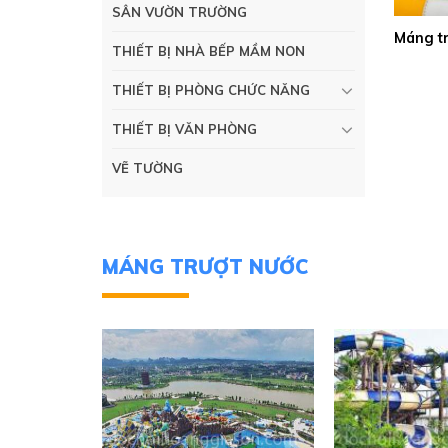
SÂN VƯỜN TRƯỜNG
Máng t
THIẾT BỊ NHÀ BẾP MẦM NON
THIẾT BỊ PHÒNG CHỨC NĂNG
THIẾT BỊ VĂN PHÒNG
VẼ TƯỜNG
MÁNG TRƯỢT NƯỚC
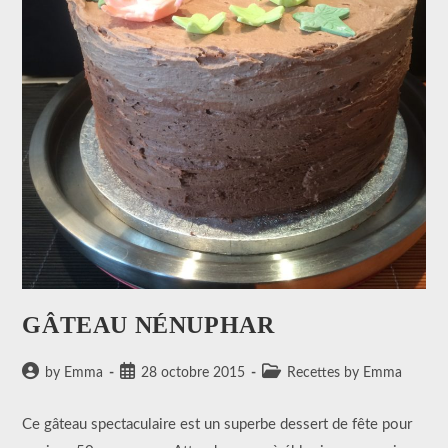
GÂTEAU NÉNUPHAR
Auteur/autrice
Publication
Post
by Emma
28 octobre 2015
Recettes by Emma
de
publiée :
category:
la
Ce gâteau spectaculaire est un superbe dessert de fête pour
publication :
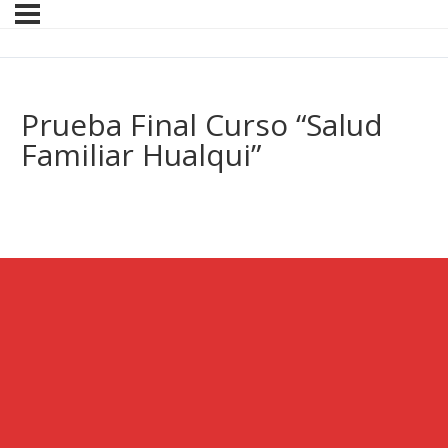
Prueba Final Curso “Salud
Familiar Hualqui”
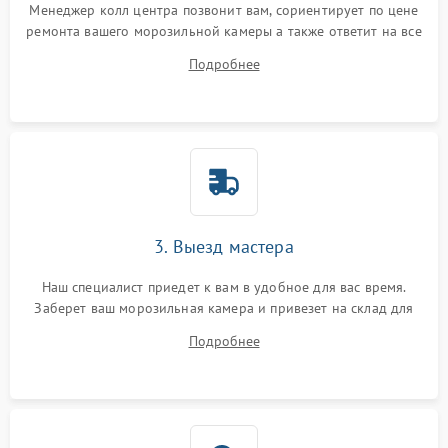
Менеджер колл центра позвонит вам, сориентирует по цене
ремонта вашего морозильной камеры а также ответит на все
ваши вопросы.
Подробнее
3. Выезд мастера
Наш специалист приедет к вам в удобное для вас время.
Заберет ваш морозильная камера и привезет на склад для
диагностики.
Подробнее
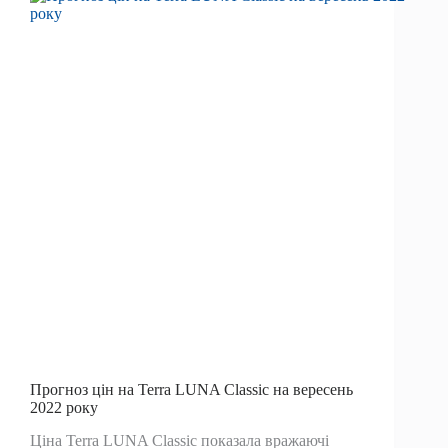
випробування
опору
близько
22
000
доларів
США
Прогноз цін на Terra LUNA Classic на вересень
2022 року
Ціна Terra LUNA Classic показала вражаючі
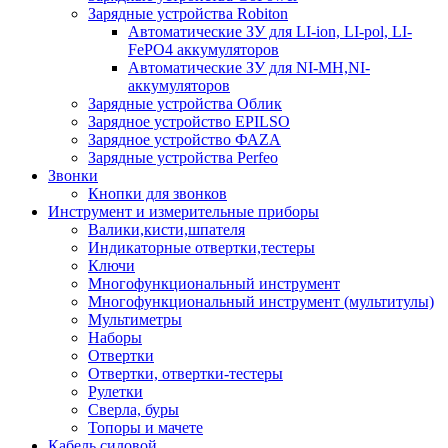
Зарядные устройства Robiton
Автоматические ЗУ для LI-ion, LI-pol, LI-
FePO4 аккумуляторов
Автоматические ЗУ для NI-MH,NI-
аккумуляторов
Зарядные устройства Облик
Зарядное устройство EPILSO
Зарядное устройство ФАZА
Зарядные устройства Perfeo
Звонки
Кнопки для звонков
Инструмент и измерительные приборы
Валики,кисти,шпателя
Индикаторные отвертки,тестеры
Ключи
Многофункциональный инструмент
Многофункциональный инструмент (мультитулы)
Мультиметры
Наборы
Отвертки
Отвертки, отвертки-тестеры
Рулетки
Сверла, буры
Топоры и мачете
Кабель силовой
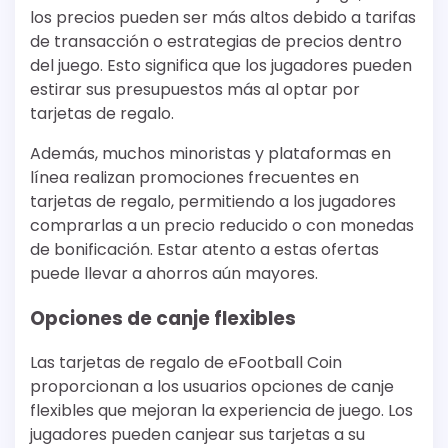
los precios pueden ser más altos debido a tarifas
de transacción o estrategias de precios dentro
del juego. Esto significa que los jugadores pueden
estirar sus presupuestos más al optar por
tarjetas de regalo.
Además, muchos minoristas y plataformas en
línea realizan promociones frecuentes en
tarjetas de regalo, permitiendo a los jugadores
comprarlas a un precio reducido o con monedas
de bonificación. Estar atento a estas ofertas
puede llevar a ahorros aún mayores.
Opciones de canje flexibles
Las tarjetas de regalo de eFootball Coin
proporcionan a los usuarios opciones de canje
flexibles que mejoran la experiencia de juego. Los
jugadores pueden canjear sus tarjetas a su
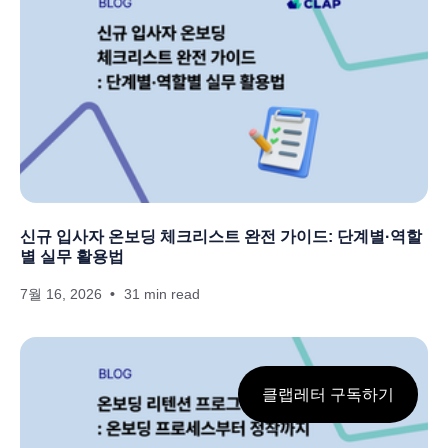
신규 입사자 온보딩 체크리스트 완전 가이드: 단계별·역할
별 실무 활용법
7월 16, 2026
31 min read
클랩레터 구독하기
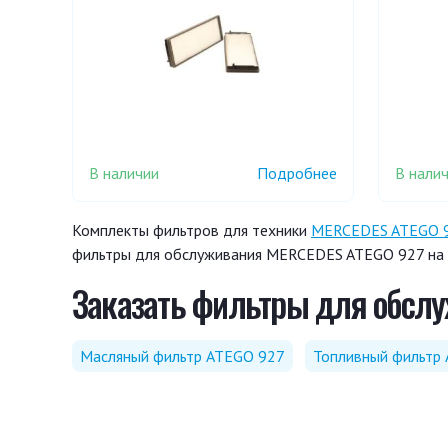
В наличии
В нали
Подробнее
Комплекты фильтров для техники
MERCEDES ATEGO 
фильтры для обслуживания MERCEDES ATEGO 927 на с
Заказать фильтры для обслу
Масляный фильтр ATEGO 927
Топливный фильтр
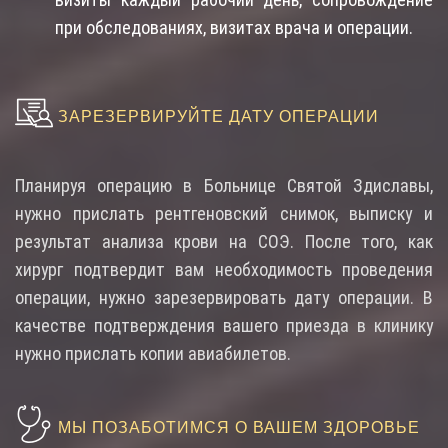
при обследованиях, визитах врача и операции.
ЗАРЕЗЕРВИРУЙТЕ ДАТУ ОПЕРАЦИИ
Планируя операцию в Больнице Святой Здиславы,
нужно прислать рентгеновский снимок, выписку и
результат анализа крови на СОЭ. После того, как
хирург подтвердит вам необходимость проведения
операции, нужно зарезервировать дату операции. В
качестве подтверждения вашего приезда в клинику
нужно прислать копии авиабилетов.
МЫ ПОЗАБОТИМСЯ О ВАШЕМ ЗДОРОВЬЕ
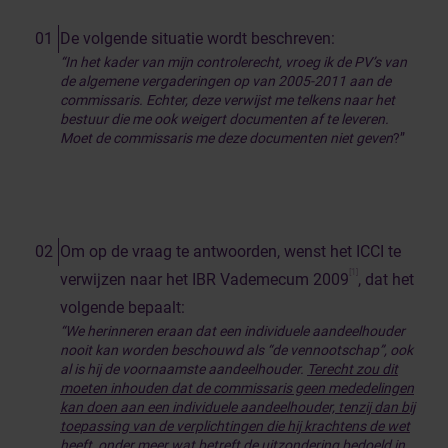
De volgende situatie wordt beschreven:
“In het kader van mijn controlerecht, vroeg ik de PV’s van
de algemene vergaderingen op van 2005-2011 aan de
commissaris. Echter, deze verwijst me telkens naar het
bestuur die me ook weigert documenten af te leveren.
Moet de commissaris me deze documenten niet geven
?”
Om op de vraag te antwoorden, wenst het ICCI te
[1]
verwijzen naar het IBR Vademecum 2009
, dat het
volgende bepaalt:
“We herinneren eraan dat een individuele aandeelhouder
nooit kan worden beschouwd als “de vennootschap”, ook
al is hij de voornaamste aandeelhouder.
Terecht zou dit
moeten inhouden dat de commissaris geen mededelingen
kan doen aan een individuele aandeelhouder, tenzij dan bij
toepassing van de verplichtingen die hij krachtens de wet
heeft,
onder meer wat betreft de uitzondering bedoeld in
┄┄┄┄┄┄┄┄┄┄┄┄┄┄┄┄┄┄┄┄
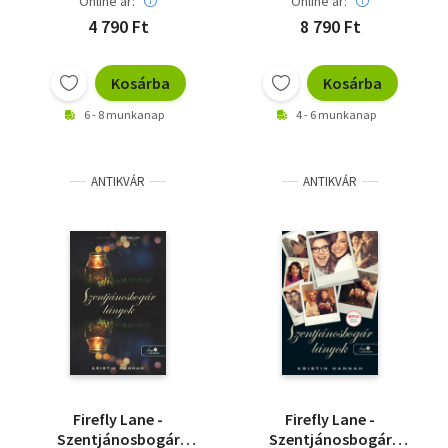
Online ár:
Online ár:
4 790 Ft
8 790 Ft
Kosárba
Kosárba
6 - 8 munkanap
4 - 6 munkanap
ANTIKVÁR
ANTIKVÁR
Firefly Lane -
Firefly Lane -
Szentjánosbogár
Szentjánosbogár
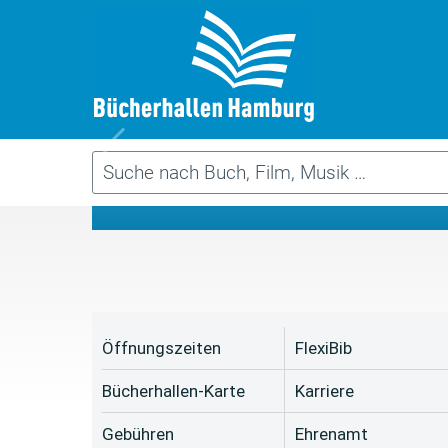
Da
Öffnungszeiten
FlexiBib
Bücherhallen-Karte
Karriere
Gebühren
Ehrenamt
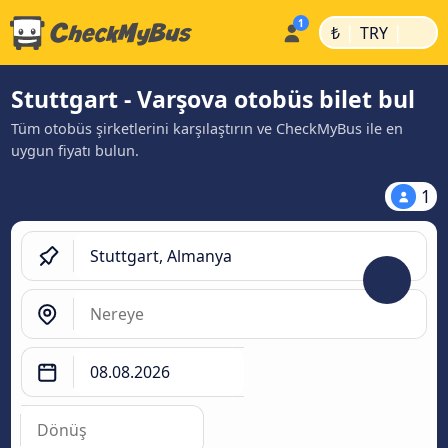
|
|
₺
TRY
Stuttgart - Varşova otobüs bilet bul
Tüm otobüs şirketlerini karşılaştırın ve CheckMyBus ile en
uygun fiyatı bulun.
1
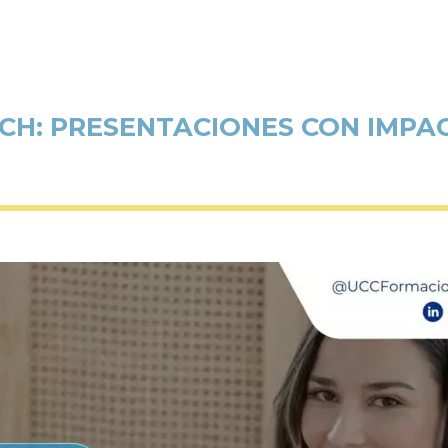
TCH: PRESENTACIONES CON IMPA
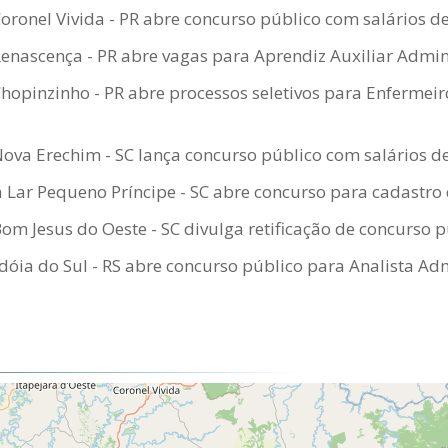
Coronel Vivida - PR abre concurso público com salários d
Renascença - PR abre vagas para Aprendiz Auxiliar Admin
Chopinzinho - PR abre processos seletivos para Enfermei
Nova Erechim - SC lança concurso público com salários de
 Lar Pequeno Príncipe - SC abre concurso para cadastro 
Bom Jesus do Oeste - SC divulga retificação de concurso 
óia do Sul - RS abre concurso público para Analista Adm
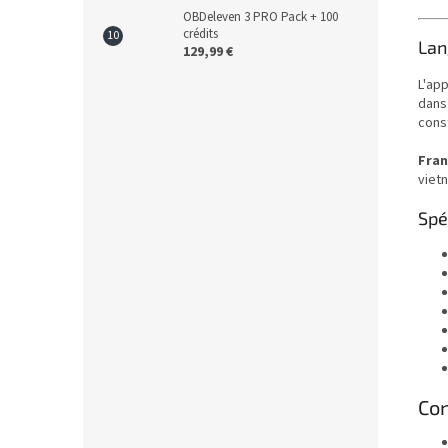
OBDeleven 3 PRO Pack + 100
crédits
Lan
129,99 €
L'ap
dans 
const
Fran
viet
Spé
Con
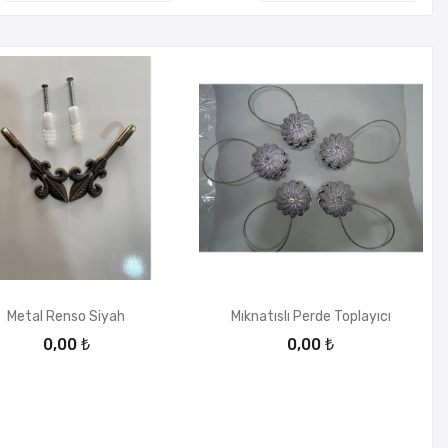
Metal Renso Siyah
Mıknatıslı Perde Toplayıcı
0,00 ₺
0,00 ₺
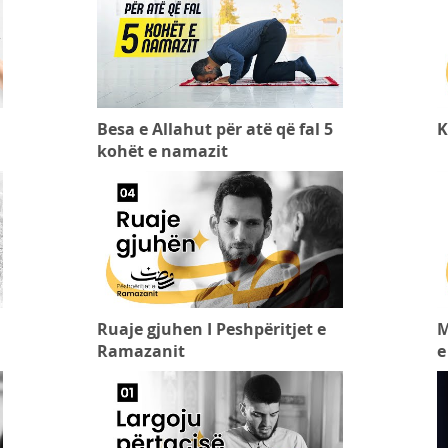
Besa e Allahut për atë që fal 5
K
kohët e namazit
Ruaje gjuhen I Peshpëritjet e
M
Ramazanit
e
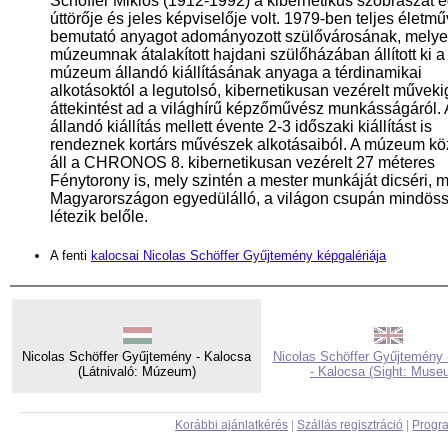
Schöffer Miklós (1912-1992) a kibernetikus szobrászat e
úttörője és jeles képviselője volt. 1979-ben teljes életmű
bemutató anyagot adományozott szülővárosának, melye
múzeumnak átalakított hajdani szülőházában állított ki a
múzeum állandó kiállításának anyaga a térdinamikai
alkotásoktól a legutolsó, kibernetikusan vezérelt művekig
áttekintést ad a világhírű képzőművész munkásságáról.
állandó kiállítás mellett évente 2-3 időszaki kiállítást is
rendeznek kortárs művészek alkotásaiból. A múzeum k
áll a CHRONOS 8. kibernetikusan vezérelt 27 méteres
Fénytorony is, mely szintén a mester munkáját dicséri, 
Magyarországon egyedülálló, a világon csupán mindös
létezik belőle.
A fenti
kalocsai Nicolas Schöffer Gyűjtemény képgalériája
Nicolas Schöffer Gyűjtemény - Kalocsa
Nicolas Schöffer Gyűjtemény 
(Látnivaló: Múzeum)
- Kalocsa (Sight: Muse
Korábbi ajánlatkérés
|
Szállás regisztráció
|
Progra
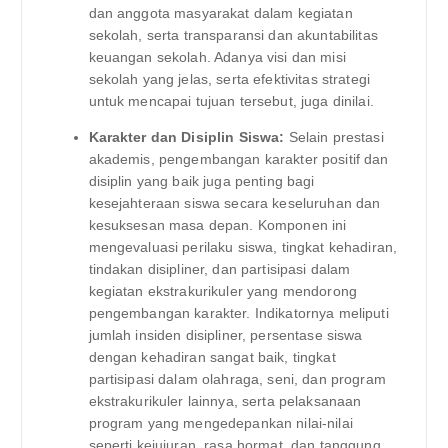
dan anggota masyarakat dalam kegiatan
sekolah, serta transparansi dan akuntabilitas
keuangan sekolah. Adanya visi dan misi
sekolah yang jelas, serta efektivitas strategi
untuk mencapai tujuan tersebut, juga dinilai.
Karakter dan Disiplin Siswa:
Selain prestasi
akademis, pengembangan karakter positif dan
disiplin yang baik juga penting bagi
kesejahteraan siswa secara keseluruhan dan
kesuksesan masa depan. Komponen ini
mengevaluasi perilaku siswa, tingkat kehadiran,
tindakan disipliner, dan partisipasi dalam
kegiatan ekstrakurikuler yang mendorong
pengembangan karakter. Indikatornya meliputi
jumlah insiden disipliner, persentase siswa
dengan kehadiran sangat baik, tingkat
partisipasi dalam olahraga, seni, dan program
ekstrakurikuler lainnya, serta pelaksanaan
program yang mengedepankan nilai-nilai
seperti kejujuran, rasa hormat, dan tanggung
┄┄┄┄┄┄┄┄┄┄┄┄┄┄┄┄┄┄┄┄
» **Task prompt**
Everything above from the line containing "Moet de commissaris" down to the line containing "moeten inhouden dat" is to be transcribed exactly, with both of those lines included and nothing else added.

» **Problem solution**
Moet de commissaris me deze documenten niet geven
?”
Om op de vraag te antwoorden, wenst het ICCI te
[1]
verwijzen naar het IBR Vademecum 2009
, dat het
volgende bepaalt:
“We herinneren eraan dat een individuele aandeelhouder
nooit kan worden beschouwd als “de vennootschap”, ook
al is hij de voornaamste aandeelhouder.
Terecht zou dit
moeten inhouden dat de commissaris geen mededelingen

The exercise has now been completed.